Pros
The 401k match is well above average, although so are the 401k administrative and fund fees. The loan rates are competitive. The website is decent, and the "popmoney" money transfer feature and other customer options are beneficial. There is no formal incentive program for loan officers and therefore not much sales pressure; there is also not much volume at many branches and not much in the way of goals there either. Because of constant turnover after the frequent acquisitions, Prosperity rarely does layoffs.
Cons
Senior management prides itself on having the lowest efficiency ratio in the industry, which means by definition this is the cheapest bank in America. Since 40% of executive incentive pay is based on keeping this ratio low, and the CEO bragged on an earnings call recently that he'd make employees bring their own toilet paper to work if he could get away with it. This mindset is the root from which all the other "cons" stem.
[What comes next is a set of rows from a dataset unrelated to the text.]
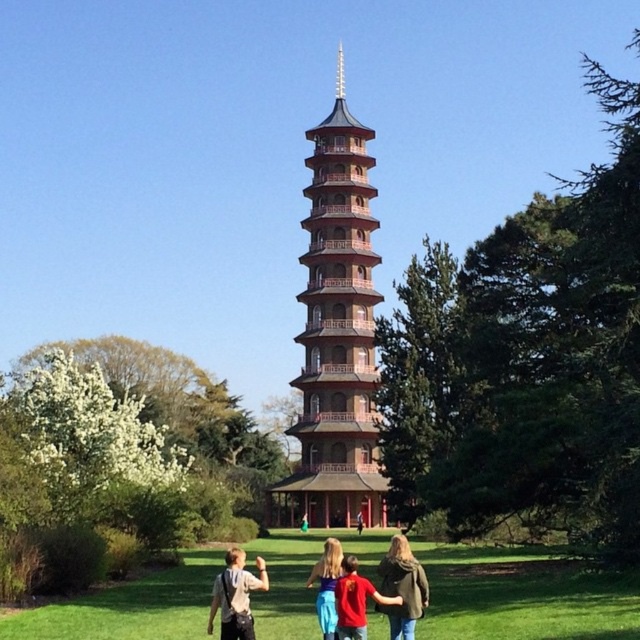 Can you confirm if green grass at lower center is positioned below green fabric dress at center?

Actually, green grass at lower center is above green fabric dress at center.

Does green grass at lower center have a greater width compared to green fabric dress at center?

Yes.

Is point (435, 580) less distant than point (307, 522)?

Yes, it is in front of point (307, 522).

Locate an element on the screen. The width and height of the screenshot is (640, 640). green grass at lower center is located at coordinates (522, 596).

Who is higher up, matte black backpack at lower center or blue denim jeans at center?

matte black backpack at lower center is above.

Consider the image. Is matte black backpack at lower center to the right of blue denim jeans at center from the viewer's perspective?

Incorrect, matte black backpack at lower center is not on the right side of blue denim jeans at center.

Which is in front, point (227, 588) or point (360, 509)?

Point (227, 588) is in front.

Identify the location of matte black backpack at lower center. This screenshot has height=640, width=640. (236, 595).

Between point (497, 634) and point (381, 572), which one is positioned behind?

The point (381, 572) is more distant.

Who is more distant from viewer, (499, 577) or (401, 536)?

Point (401, 536)

Find the location of a particular element. green grass at lower center is located at coordinates (522, 596).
Beyond general irritants such as no coffee or water allowed for clients in the branches, no maternity leave or short term disability, and no maintenance for branches which look ever more dilapidated, the ability of employees to do their job is compromised by some cost savings efforts: Investments in technology are delayed until critical, meaning not only are certain systems outdated or non-existent, but we don't have enough servers and the system crashes or freezes on a regular basis. Salaries are low, and there is no formal incentive plan for lenders. Bonuses are low and discretionary, so workers with ambition or skill move on to other employers, leaving Prosperity with more complacent and/or less competent employees who are overworked and underpaid (with the exception of many lenders and managers who were strong-armed into signing long term contracts during acquisitions). Most support centers (HR, IT, loan operations) are severely understaffed, and approved salaries for new positions are so low that lending teams are forced to hire from within and promote those with no lending experience rather than recruit good talent. The company is still run like a $150MM old boys club community bank. From a shareholder perspective things have worked out so far, and as long as the regulators don't prevent new acquisitions it may continue. Management's strategy is to out-grow the attrition of workers and the runoff off customers by buying more banks rather than investing in existing staff and systems and growing loans or fees organically. They are open about this. All our rules and loan policy are organized around making sure the bank can continue to be allowed to make acquisitions - there is literally no talk of gaining market share, retaining customers, offering competitive products, or organic loan growth. One can only assume their ultimate goal is to sell the company to a larger competitor.